Point-level Uncertainty Evaluation of Mobile Laser Scanning Point Clouds
Ziyang Xu, Olaf Wysocki, Christoph Holst
TL;DR
The paper tackles the challenge of scalable uncertainty quantification in Mobile Laser Scanning (MLS) point clouds by learning point-level errors from local geometric features. It introduces a data-driven framework that casts uncertainty prediction as a binary classification task using Random Forest and XGBoost, trained on spatially partitioned data to prevent leakage. Empirical results show ROC-AUC values around 0.87–0.88 and highlight elevation variation, point density, and local complexity as key predictive features, with strong cross-model feature agreement. The contributions provide a scalable foundation for MLS quality control and error analysis, reducing dependence on costly high-precision references and enabling adaptable uncertainty evaluation for large-scale point clouds.
Abstract
Reliable quantification of uncertainty in Mobile Laser Scanning (MLS) point clouds is essential for ensuring the accuracy and credibility of downstream applications such as 3D mapping, modeling, and change analysis. Traditional backward uncertainty modeling heavily rely on high-precision reference data, which are often costly or infeasible to obtain at large scales.
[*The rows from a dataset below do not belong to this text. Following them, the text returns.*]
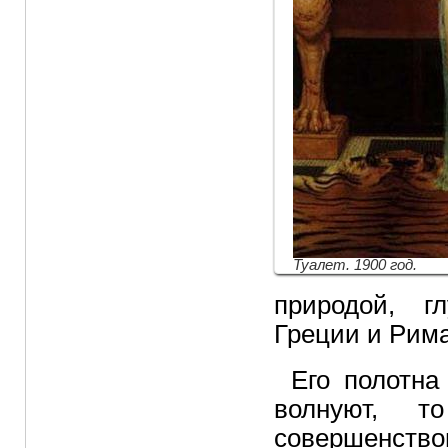
Туалет. 1900 год.
природой, г
Греции и Рима
Его полотна
волнуют, т
совершенство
To address this issue, this study proposes a machine learning-based framework for point-level uncertainty evaluation that learns the relationship between local geometric features and point-level errors. The framework is implemented using two ensemble learning models, Random Forest (RF) and XGBoost, which are trained and validated on a spatially partitioned real-world dataset to avoid data leakage. Experimental results demonstrate that both models can effectively capture the nonlinear relationships between geometric characteristics and uncertainty, achieving mean ROC-AUC values above 0.87. The analysis further reveals that geometric features describing elevation variation, point density, and local structural complexity play a dominant role in predicting uncertainty. The proposed framework offers a data-driven perspective of uncertainty evaluation, providing a scalable and adaptable foundation for future quality control and error analysis of large-scale point clouds.